Ogni grande crisi economica si supera con un salto culturale. Questa crisi è pericolosa per l’Italia, e questo non lo dice Antonio Cajelli ma la Banca d’Italia, la Banca Centrale, l’ OCSE e via dicendo. Questa volta il salto sarà la digitalizzazione dei processi. In Italia molte persone hanno basse qualifiche e bassa familiarità con gli strumenti tecnologici.

Dobbiamo fare un cambio di passo ma la stessa scuola che dovrebbe essere la base per il cambiamento non è pronta.

Ho una moglie che è insegnante e si è trovata senza supporti per affrontare le lezioni a distanza. Aveva me, ma dopo un po’ non sapevo dove sbattere la testa. L’idea diffusa è che il problema sia tecnologico! Il problema non è tecnologico è di comunicazione.

Come fare a bucare lo schermo?

Questa è la domanda che ci dobbiamo fare.

Negli interventi online ho provato alcune tecniche per agganciare gli allievi.

Chiamare le persone per nome, fare esempi che partono dalla persona.

Non abbassare mai lo sguardo. Se stacchi lo sguardo sei finito, li hai persi.

Tre minuti per un caffè in mezzo alla lezione. Dopo 28 minuti dico: “allora ragazzi! 3 minuti! Ce lo avete il caffè pronto? Andate a ballare per 3 minuti!”

Sono tentativi. Nessuno ti dice “si fa così”.
Noi formatori non dobbiamo aspettare di tornare in aula. Dobbiamo pensare che il nostro futuro sarà online. L’aula virtuale è uno strumento in più che permette di andare oltre i confini del territorio.

[Sorseggiamo un altro caffè, è il terzo. Pausa]

Cosa è per te la felicità?

[Antonio sembra intimorito e la risposta arriva intervallata da momenti di rumoroso silenzio e riflessioni.]

Ehhh… per me è facile parlare di molte cose, per le emozioni è molto più difficile.

Vengo da una famiglia incapace di verbalizzare le emozioni. Mia madre risponde alla domanda “come stai?” con la frase “ho fatto un sacco di cose!”. Allora insisto: “Sì, mamma, ma come stai?” e lei risponde “Ho fatto questo, ho fatto quello e quell’altro…”. Mio padre? Peggio.
Non sono abituato a verbalizzare le emozioni.

Ti farò degli esempi:

parlare-con-mio-figlio-di-come-cresce: questo sì questo mi rende felice!

[pausa]

una gratificazione professionale: mi rende felice.
Vedere che una persona ha approfittato del nostro incontro per star meglio mi rende felice.

[pausa]

Te ne dico ancora uno.

[pausa lunga]

Sto apprezzando il silenzio, le persone parlano troppo, il mondo parla troppo, c’è troppo rumore verbale.
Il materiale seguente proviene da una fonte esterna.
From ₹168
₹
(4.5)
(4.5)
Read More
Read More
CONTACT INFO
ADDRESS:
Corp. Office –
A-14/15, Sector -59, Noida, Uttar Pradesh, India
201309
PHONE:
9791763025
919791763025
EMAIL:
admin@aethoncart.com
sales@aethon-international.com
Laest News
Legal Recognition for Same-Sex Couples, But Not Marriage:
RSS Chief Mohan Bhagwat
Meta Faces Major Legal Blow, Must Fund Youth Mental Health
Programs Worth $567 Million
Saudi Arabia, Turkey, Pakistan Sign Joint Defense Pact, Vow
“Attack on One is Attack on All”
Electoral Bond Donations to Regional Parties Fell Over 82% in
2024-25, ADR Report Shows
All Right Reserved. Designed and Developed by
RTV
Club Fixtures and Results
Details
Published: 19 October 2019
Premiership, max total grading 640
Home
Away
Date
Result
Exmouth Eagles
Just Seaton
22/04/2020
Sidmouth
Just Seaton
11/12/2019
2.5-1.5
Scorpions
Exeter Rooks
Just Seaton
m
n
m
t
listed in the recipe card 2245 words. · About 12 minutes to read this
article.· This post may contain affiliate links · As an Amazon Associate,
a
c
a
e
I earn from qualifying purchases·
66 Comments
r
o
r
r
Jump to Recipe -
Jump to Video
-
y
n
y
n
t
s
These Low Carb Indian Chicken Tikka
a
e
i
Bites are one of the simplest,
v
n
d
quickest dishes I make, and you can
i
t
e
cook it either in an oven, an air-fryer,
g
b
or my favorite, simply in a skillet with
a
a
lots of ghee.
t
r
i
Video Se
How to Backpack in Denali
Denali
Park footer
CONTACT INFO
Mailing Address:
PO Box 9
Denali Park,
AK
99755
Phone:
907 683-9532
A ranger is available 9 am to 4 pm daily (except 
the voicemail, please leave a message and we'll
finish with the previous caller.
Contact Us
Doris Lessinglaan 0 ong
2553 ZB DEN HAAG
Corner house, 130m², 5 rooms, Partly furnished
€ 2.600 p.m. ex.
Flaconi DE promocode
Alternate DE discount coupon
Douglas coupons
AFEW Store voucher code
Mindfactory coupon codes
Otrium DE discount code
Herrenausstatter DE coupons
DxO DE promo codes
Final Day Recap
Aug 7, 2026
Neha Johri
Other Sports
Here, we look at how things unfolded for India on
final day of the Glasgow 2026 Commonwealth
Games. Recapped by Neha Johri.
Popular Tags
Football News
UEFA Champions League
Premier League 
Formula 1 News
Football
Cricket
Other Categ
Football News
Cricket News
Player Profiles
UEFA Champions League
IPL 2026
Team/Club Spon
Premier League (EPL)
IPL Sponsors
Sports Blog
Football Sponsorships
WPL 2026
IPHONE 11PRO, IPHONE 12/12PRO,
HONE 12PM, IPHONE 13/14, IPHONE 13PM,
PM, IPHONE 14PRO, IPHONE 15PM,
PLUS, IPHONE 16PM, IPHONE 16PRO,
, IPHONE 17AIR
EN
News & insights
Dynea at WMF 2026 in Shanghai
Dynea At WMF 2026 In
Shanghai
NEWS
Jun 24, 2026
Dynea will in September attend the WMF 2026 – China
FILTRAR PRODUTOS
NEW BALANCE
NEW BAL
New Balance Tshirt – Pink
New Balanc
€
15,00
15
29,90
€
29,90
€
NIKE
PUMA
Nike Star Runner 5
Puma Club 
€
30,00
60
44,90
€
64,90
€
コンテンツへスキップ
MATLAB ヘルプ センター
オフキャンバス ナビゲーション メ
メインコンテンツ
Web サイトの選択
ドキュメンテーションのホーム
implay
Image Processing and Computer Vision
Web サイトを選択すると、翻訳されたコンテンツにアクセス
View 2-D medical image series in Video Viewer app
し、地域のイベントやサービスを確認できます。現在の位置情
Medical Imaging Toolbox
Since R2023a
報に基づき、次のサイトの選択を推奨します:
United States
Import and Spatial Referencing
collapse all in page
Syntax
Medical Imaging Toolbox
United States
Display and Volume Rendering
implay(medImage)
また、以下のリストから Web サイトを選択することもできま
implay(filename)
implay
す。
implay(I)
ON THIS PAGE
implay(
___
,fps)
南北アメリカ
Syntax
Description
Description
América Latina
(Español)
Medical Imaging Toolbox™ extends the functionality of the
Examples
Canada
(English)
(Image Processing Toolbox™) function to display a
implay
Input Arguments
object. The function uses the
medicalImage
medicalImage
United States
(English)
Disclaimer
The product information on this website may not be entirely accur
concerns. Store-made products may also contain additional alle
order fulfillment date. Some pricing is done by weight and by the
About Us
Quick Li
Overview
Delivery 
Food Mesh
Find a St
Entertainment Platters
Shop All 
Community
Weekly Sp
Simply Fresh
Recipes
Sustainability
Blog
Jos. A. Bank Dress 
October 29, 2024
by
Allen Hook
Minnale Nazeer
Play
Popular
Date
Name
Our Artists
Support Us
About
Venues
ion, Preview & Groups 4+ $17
Quindi andare a passeggio con il cane in silenzio è felicità.

Il lockdown è stata un’occasione.

Il silenzio secondo me non lo abbiamo capito abbastanza.

Ci salutiamo perché deve scappare.
Torno a casa con un audio di cento minuti che riascolto più e più volte per scegliere cosa selezionare per questo articolo. Fatico a scegliere tanto la conversazione è densa di contenuti.

Cosa vorrei che restasse di questa conversazione?

  • L’esempio di percorso alla scoperta dei talenti e di come svilupparli
  • L’importanza di coltivare l’attitudine ad avventurarci in territori sempre nuovi
  • Il considerare i canali di comunicazione per quello che sono, ovvero mezzi e non fini, abbandonando finalmente ogni reverenziale timore
  • L’ispirazione a partire dalle emozioni e dai valori etici per attivare cambiamenti che portano lontano e fanno bene al mondo

[pausa]

Antonio Cajelli
Dal 2011 si occupa di educazione finanziaria da una prospettiva indipendente, a partire da un sapere multidisciplinare e con un atteggiamento eticamente orientato.
il suo obiettivo è far crescere la consapevolezza che le persone hanno nel proprio uso quotidiano del denaro. Da un punto di vista professionale, si occupa di formazione rivolta a quegli operatori (assistenti sociali, educatori, psicologi e operatori sociali in genere) che accompagnano, per lavoro, le famiglie in condizione di fragilità da un punto di vista socio-economico.